Mme Agnès Firmin Le Bodo. La Commission européenne a engagé le 30 janvier =une procédure d'infraction remettant en cause l'exigence de pavillon national pour les activités de remorquage et de lamanage. Ces activités constituent un maillon essentiel du service public de sécurité maritime, pleinement intégré aux dispositifs de l'État, mobilisable par les autorités maritime et préfectorale, participant aux plans d'organisation de la réponse de sécurité civile, les plans Orsec, et aux autres dispositifs de sécurité civile. Elles sont engagées lors d'événements majeurs de pollutions, d'incendies industriels ou lorsque des navires sont en difficulté.

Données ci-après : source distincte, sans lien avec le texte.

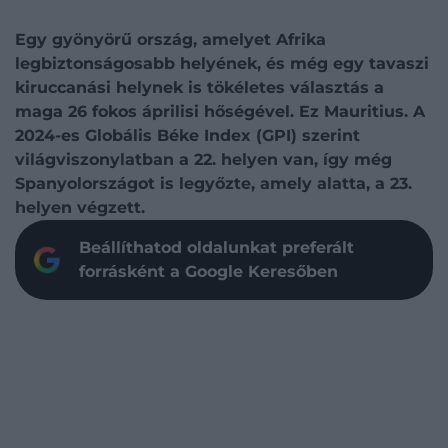
Egy gyönyörű ország, amelyet Afrika
legbiztonságosabb helyének, és még egy tavaszi
kiruccanási helynek is tökéletes választás a
maga 26 fokos áprilisi hőségével. Ez Mauritius. A
2024-es Globális Béke Index (GPI) szerint
világviszonylatban a 22. helyen van, így még
Spanyolországot is legyőzte, amely alatta, a 23.
helyen végzett.
Beállíthatod oldalunkat preferált
forrásként a Google Keresőben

Les exigences françaises en matière de pavillon et de maîtrise de la langue française ne relèvent pas d'une logique protectionniste : elles répondent à des impératifs opérationnels et de sécurité pour garantir la compréhension immédiate des ordres des autorités, l'intégration rapide aux dispositifs de crise et le respect du droit social et du travail français. La préservation de ce modèle repose donc sur des fondements solides de sécurité publique, proportionnés et justifiés par l'intérêt général.
Je souhaite connaître les mesures par lesquelles le gouvernement entend défendre le modèle français du remorquage portuaire, garantir la sécurité maritime et civile et assurer la protection de l'environnement face à cette procédure européenne. Quelle est la position officielle du gouvernement ? Quelles actions concrètes comptez-vous engager pour défendre le modèle français ? Dans quels délais la France répondra-t-elle à la procédure d'infraction ouverte par la Commission européenne ?
Mme la présidente. La parole est à Mme la ministre déléguée chargée de la mer et de la pêche.
Mme Catherine Chabaud, ministre déléguée chargée de la mer et de la pêche. Le ministre des transports, M. Philippe Tabarot, tient à réaffirmer que la France défendra le maintien de la réservation de pavillon national pour le remorquage intraportuaire dans la procédure lancée par la Commission. Vous l'avez rappelé, cette disposition constitue un acte central pour garantir le respect de notre droit social et pour la sécurité, la sûreté et la continuité des missions essentielles dans les ports. La réservation de pavillon est prévue par le règlement européen sur les services portuaires afin de permettre à l'État membre de garantir l'application de son droit social et de son droit du travail. Cette disposition n'a d'effet utile que si la réservation de pavillon est nationale.
Par ailleurs, les activités de remorquage, comme l'ensemble des services portuaires, répondent à des exigences opérationnelles fortes, en particulier en matière de sécurité, de sûreté et d'assistance dans les ports et les zones industrialo-portuaires, qu'elles soient civiles ou militaires. Dans ce cadre, plusieurs éléments structurants de notre modèle seront pleinement valorisés dans la réponse française aux questions de la Commission européenne, notamment les exigences en matière de sécurité de construction et d'armement des navires de remorquage portuaire, le niveau de contrôle exercé par l'État du pavillon, plus exigeant que celui de l'État du port, et l'usage de la langue française, qui constitue un prérequis essentiel à l'efficacité et à la sécurité des opérations de pilotage, de remorquage et de lamanage. L'argumentaire rappellera également les enjeux de souveraineté attachés à ce segment maritime crucial pour garantir le bon fonctionnement portuaire. Les remorqueurs font partie intégrante de la flotte stratégique et le pavillon français permet à la France de garantir sa capacité de réquisition.
Les autorités françaises disposent d'un délai courant jusqu'au 30 mai pour répondre. Les services du ministère des transports le mettent à profit pour consolider l'argumentaire, en concertation étroite avec l'ensemble de la profession.